RegEx question: how to search for white space repetitions (1 tab and 1 new line)

cdthomer · September 8, 2021, 1:34pm

Howdy folks, I've been trying to improve on some of my RegEx and while I have been able to simplify a lot of them, I have come across one particular case that has me stumped. I tried searching for a RegEx forum but didn't come up with anything (perhaps somebody here knows of a RegEx specific forum they could direct me to as well).

Below is a line from which I am trying to extract the words "ERO Headquarters AOR Caller" as well as the RegEx I use to get it. Obviously, this comes between the words "Status" and "CustomerConnected".

Status	
ERO Headquarters AOR Caller	CustomerConnected

(?<=Status\s\s).*(?=\sCustomerConnected)

I had to put in \s twice because there is both a tab and new line after the word Status. I tried several combinations of \s* and the like to have it search for multiple cases of white space, but they never worked. What would be the proper way to write this so it looks for more than one instance of white space after the word "Status" so as to include both the tab and the new line?

EDIT: I should state that the RegEx I use works just fine...I just want to know how to simplify \s\s portion of it.

ComplexPoint · September 8, 2021, 1:47pm

Have you tried \s+ in the sense of at least one white space char ?

cdthomer · September 8, 2021, 1:53pm

Just tried it on regex101.com and it gives me the following error.

ComplexPoint · September 8, 2021, 3:48pm

Can you work with something like this, which captures spaces too ?

(?<=Status)\s+.*(?=\sCustomerConnected)

perhaps, for example by adding a capturing group which excludes the leading space ?

(?<=Status)\s+(.*)(?=\sCustomerConnected)

cdthomer · September 8, 2021, 4:27pm

Those work...but I'm trying to avoid capturing the spaces preceding and following the string because then I would have to filter out those spaces in another action or else it would lead to extra lines in the end result. The way I was doing it before was by including the the words "Status" and "CustomerConnected" and then filtering them out in a subsequent action. I just want to simplify things and have one action to get the exact string I'm looking for.

martin · September 8, 2021, 4:34pm

You can just do

Status\s+(.*)\sCustomerConnected

and save the capture group into a variable. Therefore, no need for an extra action.

cdthomer · September 8, 2021, 7:19pm

Thanks!
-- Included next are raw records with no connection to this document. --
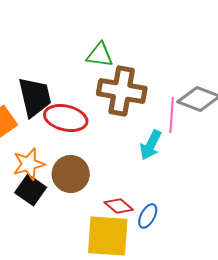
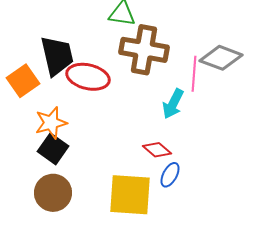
brown circle: (71, 174) -> (53, 193), moved
red diamond: (119, 206) -> (157, 150), moved

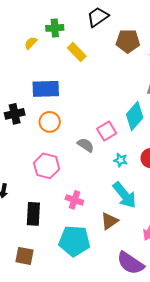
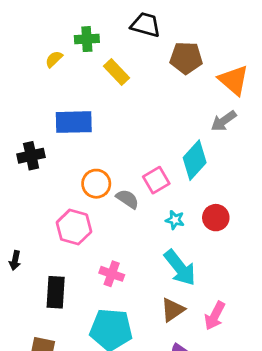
black trapezoid: (98, 17) -> (146, 25), turned 50
orange circle: (50, 122) -> (96, 184), moved
brown triangle: (109, 221) -> (173, 310), moved

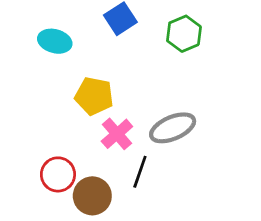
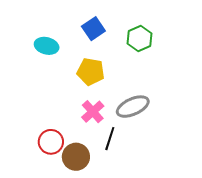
yellow pentagon: (94, 96) -> (91, 72), moved

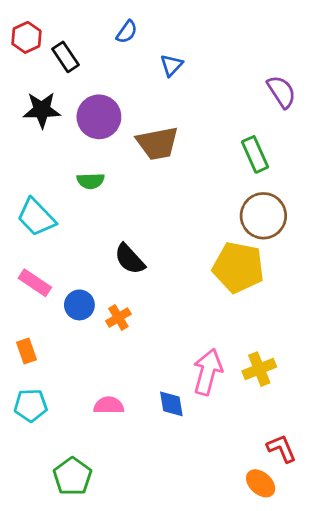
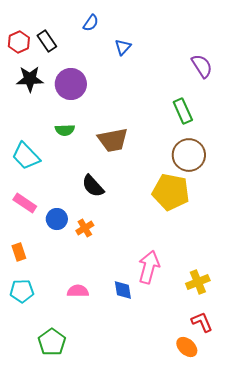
red hexagon: (26, 37) -> (19, 42), moved
brown trapezoid: (157, 143) -> (113, 140), moved
yellow cross: (259, 369) -> (198, 282), moved

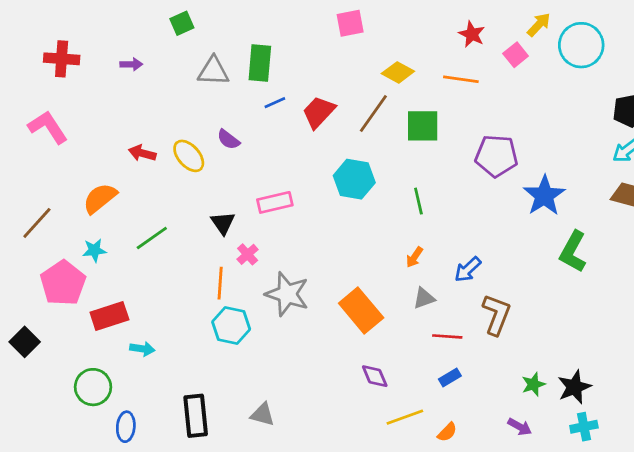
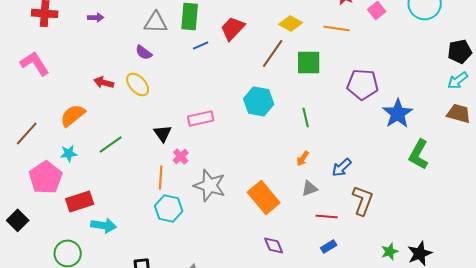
red trapezoid: (319, 112) -> (233, 28), moved
purple semicircle: (228, 139) -> (144, 52), moved
cyan arrow: (142, 349) -> (104, 225), size x1.4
I should look more into the capture groups, because this is actually just one of four pieces of information I need to extract from a page. Right now I have them setup the following way.

Ideally I would set it up to extract all that info in one shot, with a single action. But at least for now I have greatly streamlined it, going from literally 20 actions to only 4. So I'm making progress. I was just trying to understand why I was having trouble writing in a RegEx for multiple white spaces in the participant search. Thanks again for your help!

ccstone · September 8, 2021, 8:01pm

Hey Chris,

Yes!

Stay away from lookaheads and lookbehinds, unless you really need them. They add complexity and confusion – especially for neophyte users.

As you've discovered lookbehind assertions must be of fixed length and cannot contain quantifiers.

Don't get overly fixated on creating the perfect RegEx – use two, three, or more if required for simplicity and readability.

Learn – improve your proficiency – but don't waste too much time.

You'll understand this better after you spend 10 hours working on the “perfect” regular expression only to discover it breaks too easily.

Then you spend 10 more hours trying to fix every possible breakage.

Then you realize you wasted your time, because a single regex can't do everything you need.

After all that you find that 4 regular expressions were all that were required, and the total dev time needed for them was 20 minutes...

After you do that a time or two (or three) you'll pay a little more attention to the Keep it Simple rule.

Have fun though! For me regular expressions are fun puzzles that make my work easier – as long as I don't get too precious about them.

-Chris

cdthomer · September 8, 2021, 8:17pm

You just described what my wife has often accused me of...always wanting to refine something that already works

But you’re both very right...sometimes it's best to leave something alone once it works well enough. Thanks again for your help with AppleScript and RegEx!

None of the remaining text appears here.